Dalam Estetika Paradoks-nya Prof. Jakob Sumardjo, budaya Sunda dikategorikan sebagai kebudayaan berpola tiga. Artinya, segala wujud budaya Sunda (gagasan/nilai, tindakan/laku, dan karya) terdiri dari tiga unsur. Menurut teori ini, Sunda punya ruang antara. Atas, bawah, tengah. Depan, belakang, tengah. Profan, sakral, profan-sakral. Dan lain sebagainya. Dalam bahasa gender: maskulin, feminim, maskulin-feminim. Namun, "gender ketiga" ini sukar ditemukan perwujudan dalam bentuk yang lebih konkret dalam budaya Sunda. Maskulin-feminim nampaknya lebih merupakan nilai (value) atau kualitas alih-alih ekspresi gender. Apalagi sebagai ekspresi performatif seperti Ambu Wandu, tidak mudah menemukan akar budayanya untuk tidak menyebut tidak ada sama sekali.
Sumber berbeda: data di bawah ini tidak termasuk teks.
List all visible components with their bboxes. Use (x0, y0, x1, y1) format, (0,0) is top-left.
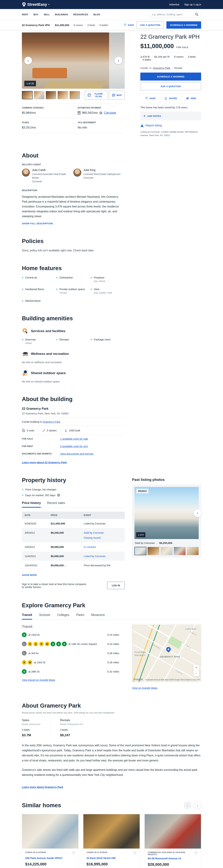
schedule-showing-button[interactable]: SCHEDULE A SHOWING (140, 72, 201, 81)
listed-by-link[interactable]: Listed by Corcoran (84, 555, 122, 558)
in-contract-link[interactable]: In contract (84, 546, 122, 549)
tab-transit[interactable]: Transit (22, 613, 32, 620)
policies-title: Policies (22, 238, 125, 244)
past-photo-main[interactable]: 3/5/2012 1 of 9 › (134, 487, 199, 539)
tab-price-history[interactable]: Price history (22, 501, 41, 507)
for-sale-row-label: FOR SALE (22, 437, 60, 440)
hide-button[interactable]: HIDE (181, 94, 201, 103)
past-photo-thumbnail[interactable] (174, 547, 186, 555)
map-icon (112, 94, 115, 97)
outdoor-title: Shared outdoor space (31, 371, 66, 375)
signup-login-link[interactable]: Sign up / Log in (184, 3, 201, 6)
common-charges-value: $5,964/mo (22, 111, 73, 115)
previous-photo-button[interactable]: ‹ (24, 57, 32, 64)
similar-home-card[interactable]: CONDO IN FLATIRON ♡ 240 Park Avenue Sout… (22, 814, 78, 868)
nav-sell[interactable]: SELL (44, 13, 50, 16)
photo-thumbnail[interactable] (22, 91, 33, 99)
past-photo-thumbnail[interactable] (160, 547, 172, 555)
past-photo-thumbnail[interactable] (148, 547, 159, 555)
search-icon[interactable] (195, 12, 199, 16)
nav-resources[interactable]: RESOURCES (73, 13, 88, 16)
zoom-in-button[interactable]: + (193, 665, 199, 671)
feature-item: FireplaceGas, Wood (91, 276, 125, 282)
summary-baths: 5 baths (99, 24, 108, 27)
property-history-section: Property history Price Change: No change… (22, 477, 201, 589)
listing-stats: 3,476 ft² $3,164 per ft² 8 rooms 3 beds … (140, 53, 201, 61)
show-full-description-link[interactable]: SHOW FULL DESCRIPTION (22, 222, 53, 225)
tab-recent-sales[interactable]: Recent sales (47, 501, 65, 507)
heart-icon[interactable]: ♡ (72, 851, 75, 855)
price-history-table: DATE PRICE EVENT 5/29/2025$11,000,000Lis… (22, 512, 125, 570)
similar-home-card[interactable]: CONDO IN FLATIRON ♡ 23 East 22nd Street … (83, 814, 140, 868)
past-photo-thumbnail[interactable] (187, 547, 199, 555)
learn-more-neighborhood-link[interactable]: Learn more about Gramercy Park (22, 785, 63, 788)
listing-by-text: Listing by Corcoran, Limited Liability B… (140, 130, 201, 137)
next-photo-button[interactable]: › (115, 57, 122, 64)
units-for-rent-link[interactable]: 0 available units for rent (60, 445, 88, 448)
ask-question-button[interactable]: ASK A QUESTION (136, 21, 164, 29)
about-building-section: About the building 22 Gramercy Park 22 G… (22, 396, 125, 464)
carousel-previous-button[interactable]: ‹ (184, 802, 191, 809)
tab-parks[interactable]: Parks (76, 613, 84, 620)
photo-thumbnail[interactable] (69, 91, 80, 99)
log-in-button[interactable]: LOG IN (107, 582, 125, 589)
info-icon[interactable]: i (99, 112, 102, 115)
similar-home-address[interactable]: 240 Park Avenue South #PH17 (25, 857, 75, 860)
show-more-link[interactable]: SHOW MORE (22, 574, 37, 576)
tab-colleges[interactable]: Colleges (57, 613, 69, 620)
neighborhood-link[interactable]: Gramercy Park (153, 66, 170, 69)
similar-home-tag: CONDO IN FLATIRON (87, 851, 107, 854)
learn-more-building-link[interactable]: Learn more about 22 Gramercy Park (22, 461, 67, 464)
photo-thumbnail[interactable] (34, 91, 44, 99)
view-on-google-maps-link[interactable]: View on Google Maps (132, 686, 157, 689)
similar-home-address[interactable]: 84-29 Roosevelt Avenue #1 (148, 857, 198, 860)
explore-section: Explore Gramercy Park Transit Schools Co… (22, 602, 201, 689)
past-photo-thumbnail[interactable] (134, 547, 147, 555)
subway-line-icon: 6 (22, 632, 27, 637)
ask-question-button[interactable]: ASK A QUESTION (140, 82, 201, 90)
amenity-item: Package room (91, 338, 125, 344)
building-neighborhood-link[interactable]: Gramercy Park (43, 420, 60, 423)
neighborhood-map[interactable]: KIPS BAY FLATIRON DISTRICT GRAMERCY PARK… (132, 625, 201, 682)
streeteasy-logo[interactable]: StreetEasy® (22, 2, 49, 7)
closing-record-link[interactable]: Closing record (84, 536, 122, 539)
listing-photo-main[interactable]: ‹ › 1 of 26 (22, 32, 125, 89)
nav-rent[interactable]: RENT (22, 13, 28, 16)
similar-home-tag: COMMERCIAL BUILDING IN JACKSON HEIGHTS (148, 851, 191, 856)
nav-buildings[interactable]: BUILDINGS (55, 13, 68, 16)
map-button[interactable]: MAP (109, 91, 125, 99)
info-icon[interactable]: i (57, 494, 60, 497)
tab-museums[interactable]: Museums (91, 613, 105, 620)
zoom-out-button[interactable]: − (193, 671, 199, 677)
schedule-showing-button[interactable]: SCHEDULE A SHOWING (166, 21, 201, 29)
photo-thumbnail[interactable] (46, 91, 56, 99)
column-date: DATE (22, 512, 48, 519)
heart-icon[interactable]: ♡ (133, 851, 136, 855)
table-row: 3/5/2012$9,250,000 Sold by CorcoranClosi… (22, 528, 125, 542)
similar-home-card[interactable]: COMMERCIAL BUILDING IN JACKSON HEIGHTS ♡… (145, 814, 201, 868)
table-row: 5/29/2025$11,000,000Listed by Corcoran (22, 519, 125, 528)
carousel-next-button[interactable]: › (193, 802, 201, 809)
nav-buy[interactable]: BUY (34, 13, 38, 16)
share-button[interactable]: SHARE (160, 94, 181, 103)
report-listing-link[interactable]: Report listing (140, 124, 201, 127)
tab-schools[interactable]: Schools (39, 613, 50, 620)
documents-link[interactable]: View documents and permits (60, 452, 93, 455)
similar-home-address[interactable]: 23 East 22nd Street #55 (87, 857, 136, 860)
calculate-link[interactable]: Calculate (104, 111, 116, 115)
photo-thumbnail[interactable] (58, 91, 68, 99)
advertise-link[interactable]: Advertise (169, 3, 179, 6)
heart-icon[interactable]: ♡ (194, 851, 198, 855)
save-button[interactable]: ♡SAVE (124, 24, 134, 27)
rental-prices-note: Rental prices shown are base rent before… (22, 711, 201, 714)
floor-plan-button[interactable]: FLOOR PLAN (85, 91, 108, 99)
add-notes-button[interactable]: + ADD NOTES (140, 112, 201, 121)
sold-by-link[interactable]: Sold by Corcoran (84, 531, 122, 534)
next-past-photo-button[interactable]: › (193, 509, 202, 517)
search-input[interactable] (149, 11, 201, 18)
units-for-sale-link[interactable]: 1 available units for sale (60, 437, 88, 440)
save-button[interactable]: ♡SAVE (140, 94, 160, 103)
nav-blog[interactable]: BLOG (93, 13, 100, 16)
floor-plan-icon (88, 94, 91, 97)
view-transit-link[interactable]: View transit on Google Maps (22, 678, 55, 681)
Dengan hadirnya Ambu Wandu, musik yang sudah sedemikian kolaboratif, bentuk tarian yang sudah sepenuhnya kreasi baru, UAMP lebih pas disebut sebagai kesenian kontemporer dalam arti yang terkini ketimbang dipaksakan sebagai seni tradisi. Ia telah sangat hibrid dan absortif atas berbagai kebudayaan lain dalam ragam lapisan: gagasan, pola, bentuk, dan gaya.Â
Terlebih, sejumlah kelompok seni telah mampu mengelola UAMP secara lebih profesional seperti entertainer lainnya. Lambat laun, tidak menutup kemungkinan UAMP menjadi industri showbiz di mana Ambu Wandu menjadi bintang paling bersinar.